It seems to me that a major issue with classical music is the commercial problem of making money from new recordings to sustain orchestras and that severely limits choice of works
Don't have any easy solutions for this but you have to grow your audience so use the web to champion newer works get musicians and conductors to explain and discuss concert programming on their website.
If the artists don't champion their art then the risk is it dies.


----------



## mmsbls (Mar 6, 2011)

PetrB said:


> Reports that classical music is dying have been grossly exaggerated  What is dying, or whom, are a senior generation of concert goers whose taste, by contemporary standards, is extremely conservative -- but, they are dying out, and as they go, concert halls and music organizations are now coming to grips with programming, at least intermittently, other repertoire which has more 'relevancy' to the younger generation of concert-goers.


I've often heard the notion that today's concert audience is an older generation with conservative tastes, and that we need change to bring in younger listeners. Was this the case 20 years ago? 40 years ago? 60 years ago? Unless this present group started attending concerts en mass 40-50 years ago when they were relatively young, I assume the present situation has been a constant for the past 40-50 years or more. If so, it seems that classical concerts have always (for 40 years or more) been mostly attended by an older generation with both money and interest, and we should expect that when the current older generation dies, a new older generation will take their place. Unless something significant changes, the concert audience will continue for the foreseeable future to be old and conservative.
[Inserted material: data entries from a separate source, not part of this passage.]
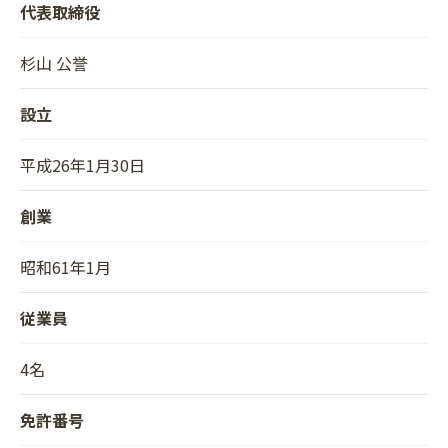
代表取締役
杉山 公誉
設立
平成26年1月30日
創業
昭和61年1月
従業員
4名
免許番号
If the past 60 years or so has looked essentially the same as the present, is there really a need to make changes? I'm not suggesting that contemporary music should not be performed. I'm just wondering if the present situation has existed relatively unchanged for many years, why would orchestras look to change? I know that some have had problems with funding, but is that a truly new phenomenon?


----------



## PetrB (Feb 28, 2012)

KenOC said:


> If you believe you perceive *any* art other than through the filters of your own values and preconceptions, then you are indeed a very special person, or else mistaken.


Yes, Ken. That is I'm sure profound, i.e. everyone is within the context of their own context.

However, I'm sure you know what I meant, and I'm really not interested in biting virtual semantic bait attached to a virtual semantic hook and line.


----------



## StlukesguildOhio (Dec 25, 2006)

How do we measure the "relevance" of any given work of art? So Lady Gaga and Katy Perry have a larger audience than David Lang or Osvaldo Golijov... thus they are more "relevant"? The Monkees had a larger audience than Dylan or the Rolling Stones... what does that prove. Relevance? To whom?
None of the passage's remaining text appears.